Ford has been careful not to reinvent the Fiesta beyond all recognition; they feel a responsibility to the car’s history, which must be balanced with providing a product that is always improving technically and stylistically.

“I think the key to it has been the evolution and investment that has gone into the Fiesta as a nameplate,” says Chris. “We’ve made it relevant for every new generation so it’s always had the core appeal of being fun to drive.


It’s economical


In some ways, the Ford Fiesta was borne out of necessity, designed partly in response to the 1970s fuel crisis that left people crying out for smaller, more economical motor vehicles. Through necessity, motorists discovered the convenience of more modestly sized cars.


“Now, the supermini especially is the most popular in Britain,” says Chris. “I think people realised that size car is perfect for them.”

It’s not just the size that is economical in a Ford Fiesta though; today, the need to conserve fuel is an ecological imperative as much as it is a response to market forces – so the work to reduce consumption continues apace.

“In terms of the powertrains,” says Chris, “we’ve evolved the design but also have a fantastic engine in the Ecoboost. The 1 litre Ecoboost has won the best small engine of the year seven times in a row, and won overall engine of the year a few times. Sub 100 grams CO2, it’s a really responsive engine as well – so you can drive it very frugally and with minimal emissions, but it’s also got the drivability and acceleration you need in urban and motorway environments.”

It’s personal


After more than four decades of taking us from A to B, the Ford Fiesta has inevitably become ingrained in the memories of millions. The name, the look, the feel – nearly everyone will have a certain story relating to a certain model and a certain time in their lives. It’s a powerhouse of motoring nostalgia.

“I learnt to drive in a MKI Fiesta,” says Chris. “It was inherited from my grandmother and was an old V reg in a very attractive beige colour.
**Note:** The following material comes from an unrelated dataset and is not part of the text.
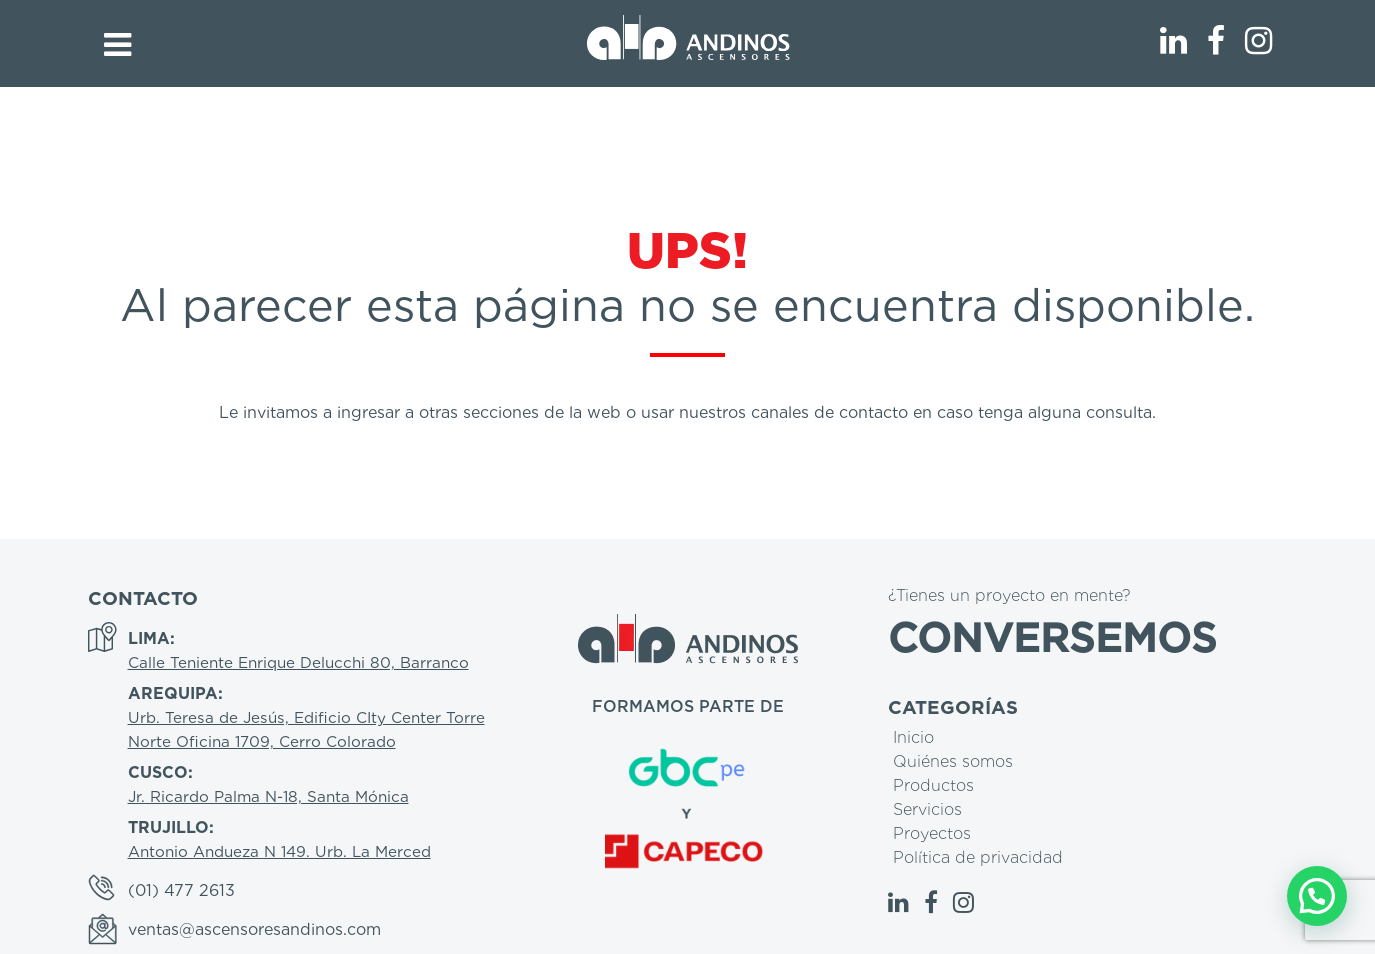 The height and width of the screenshot is (954, 1375). What do you see at coordinates (268, 796) in the screenshot?
I see `Jr. Ricardo Palma N-18, Santa Mónica` at bounding box center [268, 796].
I was born in 1977 so I’ve very much had Fiesta with me my whole life. The MK1 really started the ball rolling for Fiestas. It’s probably my favourite.”

“I’m not that old yet,” Robert laughs. “I worked on the outgoing model a little bit but the new Fiesta is my baby as I’ve spent the last four to five years of my career really starting from scratch. My all-time favourite Fiesta is the ST-Line from the new model.”
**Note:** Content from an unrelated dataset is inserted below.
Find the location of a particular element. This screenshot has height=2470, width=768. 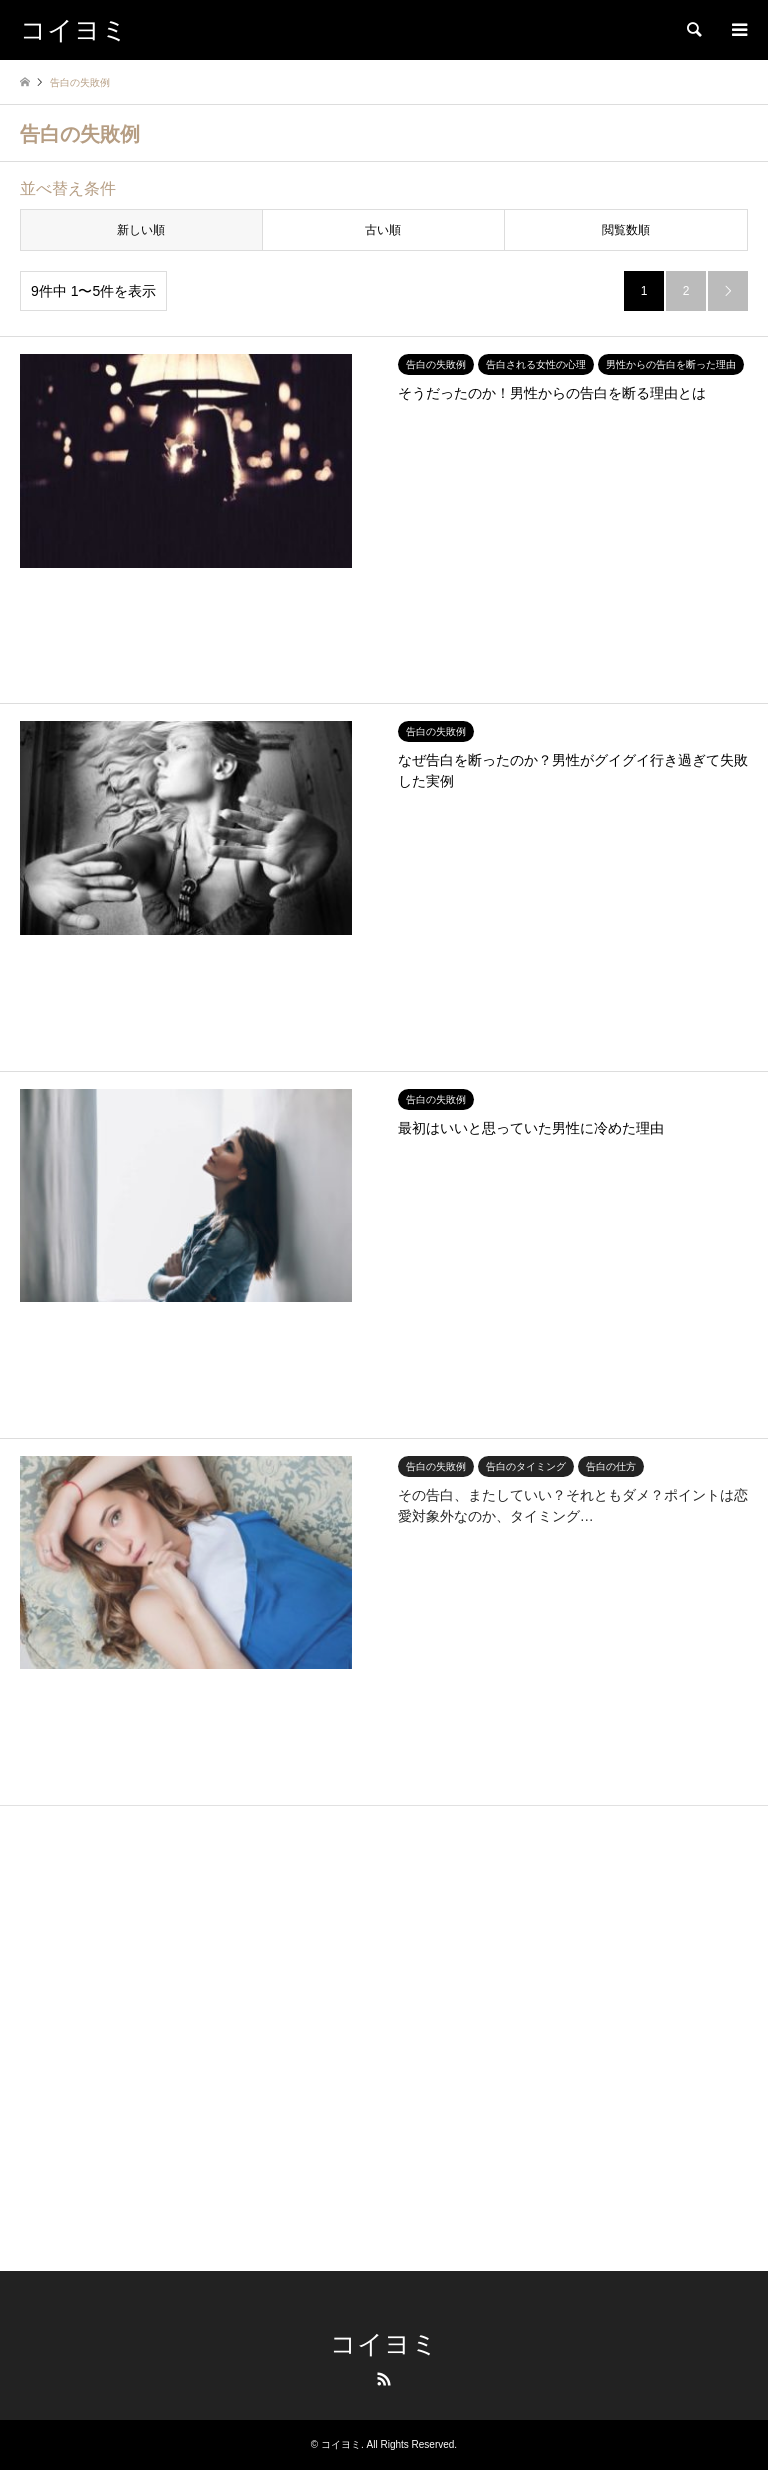

新しい順 is located at coordinates (141, 230).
“I love the XR2,” says Oliver. “The red XR2 used to be in a programme called Cat’s Eyes when we started doing TV placement, which we still do and we have one in the heritage collection. They call the wheels pepper pot wheels because they look like the top of a pepper mill, so that would be mine.”


Ford recognise the personal connection that drivers form with their Fiestas, and to that end they do everything within their power to foster that tailor-made feeling.

“We now offer an unlimited choice of different series,” says Robert, “so we have the ST-Line/Vignale, the Active/ST soon next year so lots of choice for the customers. And there are so many opportunities to individualise the cars. You want a two-tone roof? You’ve got it.”


Is it any wonder we can’t stop buying them?